ChatGPT is a chatbot based on a large language model (LLM) that generates text in dialogue format. It was publicly released by OpenAI in December 2022 and has sent shockwaves through the higher education sector for its ability to create polished, confident-sounding text, which could be used to write essays and assignments. While for now it can produce answers1 that are only competent enough to achieve a passing mark, it is capable of correctly answering multiple-choice questions across several subject areas, including passing sample questions from high-profile licensing examinations. The rate of progress of such applications has been such that it is not difficult to imagine that a much-improved successor of ChatGPT will be released soon.

One question that arises is whether and how higher education should react. Should universities ban its use? Or should academics instead accept that language models will become integral to their professional toolkit, and incorporate them in our teaching and assessment practices?

On a practical level, allowing the use of LLM-based tools would impact the structure of assessment. And on the level of professional conduct, many share the sentiment that using text that is produced by a LLM is on a par with committing plagiarism. As universities already have harsh penalties in place to sanction plagiarism by other means, it seems natural to extend them to LLMs. A problem with this approach, however, is that it will be challenging to enforce. Unlike copy-and-pasting or paraphrasing, LLMs produce new text that is not traceable to a single source, and although software to check the likelihood of LLM-aided cheating has been released (ref. 2), their reliability appears to be low for now. Moreover, any attempt to upgrade detection software is likely to fail3 in the face of fast-evolving LLMs.

Another reaction by some universities has been to (at least temporarily) revert to old-fashioned pen-and-paper, invigilated examinations as their primary mode of assessment. While this solution will dramatically reduce LLM-related cheating in the short-term, it is unlikely to be a sustainable or widely applicable one. The approach can only be used in traditional institutions where students are physically present, and it is a regressive move with respect to the digital transformations in higher education4 delivery and assessment that were instigated by the global COVID-19 pandemic. Transforming written assessment into oral exams may be better suited to digital environments, yet this brings concerns of reliability, validity and scalability.

A third type of reaction to LLMs, and perhaps the only sustainable one, is to adapt and embrace them, as envisaged in a recent editorial5 in this journal and consistent with the International Baccalaureate’s recent announcement regarding their qualifications6. There are many possibilities to experiment and be creative with ChatGPT when teaching and assessing students. However, the adoption of ChatGPT (or similar privately owned applications) as part of standard practice raises serious risks of negative operational, financial, pedagogical and ethical consequences for universities. In particular, OpenAI is under no obligation to cater to the needs of educational institutions when it comes to maintenance and access to its model, thus creating basic operational issues if this forms part of the assessment.

The long-term pedagogical implications of accepting LLMs as learning tools also need consideration. Practicing academic writing is a common way to teach and assess logical argumentation and critical thinking7 (which ironically are necessary skills to evaluate a LLM’s output). Foreign-language students or students who are educationally disadvantaged are likely to be the most affected, with educators placing less emphasis on learning how to craft well-written and argued texts. This could end up strengthening social divides and diminishing social mobility once students graduate and are thrown into working environments where LLMs may not be available or useful.

Another challenge concerns the trust that educators can put in the model, how it was trained and on what data.
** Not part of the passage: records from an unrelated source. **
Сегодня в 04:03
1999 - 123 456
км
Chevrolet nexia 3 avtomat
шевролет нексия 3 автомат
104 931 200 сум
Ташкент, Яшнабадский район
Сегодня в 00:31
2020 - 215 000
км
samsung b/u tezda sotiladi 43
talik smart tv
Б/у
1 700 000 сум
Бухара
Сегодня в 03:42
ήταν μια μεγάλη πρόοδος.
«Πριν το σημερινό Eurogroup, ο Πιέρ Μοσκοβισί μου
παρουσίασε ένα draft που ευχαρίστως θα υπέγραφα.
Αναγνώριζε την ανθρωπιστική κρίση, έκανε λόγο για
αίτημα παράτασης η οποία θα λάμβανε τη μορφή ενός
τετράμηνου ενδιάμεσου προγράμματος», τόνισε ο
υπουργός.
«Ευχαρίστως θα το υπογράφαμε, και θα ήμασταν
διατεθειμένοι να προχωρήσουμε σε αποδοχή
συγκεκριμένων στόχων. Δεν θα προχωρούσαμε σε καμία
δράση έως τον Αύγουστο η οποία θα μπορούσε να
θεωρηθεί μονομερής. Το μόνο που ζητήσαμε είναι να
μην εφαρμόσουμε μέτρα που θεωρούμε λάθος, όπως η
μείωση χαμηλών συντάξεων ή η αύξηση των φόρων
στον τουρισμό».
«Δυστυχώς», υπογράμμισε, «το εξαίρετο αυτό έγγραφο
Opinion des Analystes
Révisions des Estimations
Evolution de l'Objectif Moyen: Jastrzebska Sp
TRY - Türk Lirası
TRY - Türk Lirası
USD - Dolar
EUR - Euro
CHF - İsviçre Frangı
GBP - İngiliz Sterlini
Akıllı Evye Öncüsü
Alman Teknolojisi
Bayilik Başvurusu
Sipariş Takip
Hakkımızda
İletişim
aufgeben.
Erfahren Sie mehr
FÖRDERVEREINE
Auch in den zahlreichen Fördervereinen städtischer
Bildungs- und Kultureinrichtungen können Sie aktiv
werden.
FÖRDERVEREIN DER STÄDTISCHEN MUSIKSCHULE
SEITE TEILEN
Text produced by LLMs is a reflection of patterns8 in the training data. Its use in education could further entrench representational harms in ways that are insidiously difficult to document and redress9. OpenAI made some progress in improving the accuracy of ChatGPT on factual prompts and also in moderating toxic content. However, the limits of this engineering are impossible to test, and they have come at the cost of exploiting the labour of data workers who, it has emerged10, were contracted to view and label toxic content. Educators adopting ChatGPT in their teaching would implicitly validate these harmful and extractive practices.
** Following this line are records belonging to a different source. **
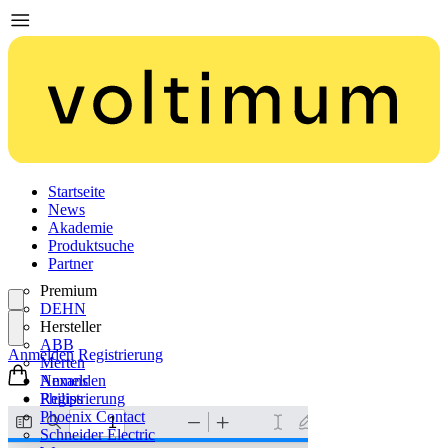
Startseite
News
Akademie
Produktsuche
Partner
Premium
DEHN
Hersteller
ABB
Anmelden
Registrierung
Merten
Nexans
Anmelden
Philips
Registrierung
Phoenix Contact
Schneider Electric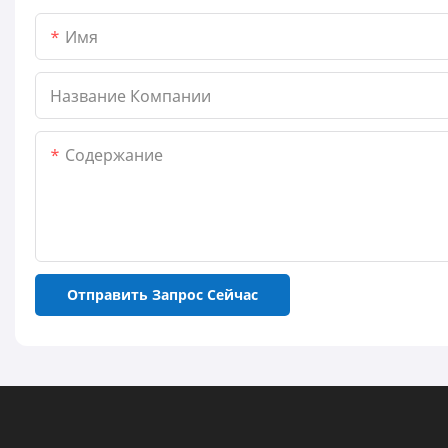
Имя
Название Компании
Содержание
Отправить Запрос Сейчас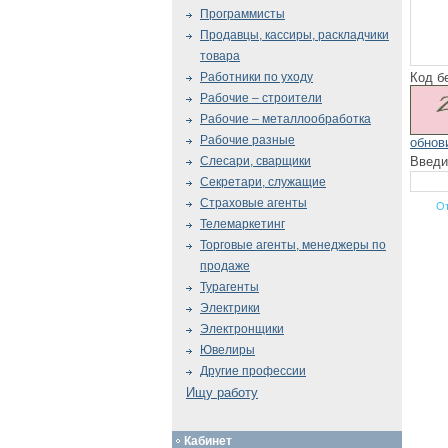
Программисты
Продавцы, кассиры, раскладчики
товара
Код б
Работники по уходу
Рабочие – строители
Рабочие – металлообработка
Рабочие разные
обнов
Введи
Слесари, сварщики
Секретари, служащие
Страховые агенты
Телемаркетинг
Торговые агенты, менеджеры по
продаже
Турагенты
Электрики
Электронщики
Ювелиры
Другие профессии
Ищу работу
Кабинет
Finally, there should be concern about the resources that are required for running LLMs, particularly in light of hundreds of universities’ net-zero and low-carbon commitments. A recent article estimates ChatGPT’s daily carbon footprint to be around 23 kg CO2e, about the same as a single return trip from London to Paris on the Eurostar, but this does not include the cost of training the model. While this may appear relatively small, it will rapidly increase as the technology becomes ubiquitous. Educational institutions should, therefore, be mindful of asking students to use a model whose operation is actively contributing to the climate crisis, unless the value that can be derived from its use demonstrably exceeds the environmental cost.

Given these challenges, what can academics do? One step could be the creation of publicly funded LLMs in collaboration with open, stakeholder-led initiatives like the BigScience project. Such models could be specifically developed for educational settings, ensuring that they are auditable and transparent with regards their human and environmental costs. This will require a forward-looking vision, substantial investments and the active involvement and lobbying of educational institutions and their funders. Excitement about ChatGPT and other LLM tools foreshadows the huge political issue of who owns and sets the standards for education in the age of AI.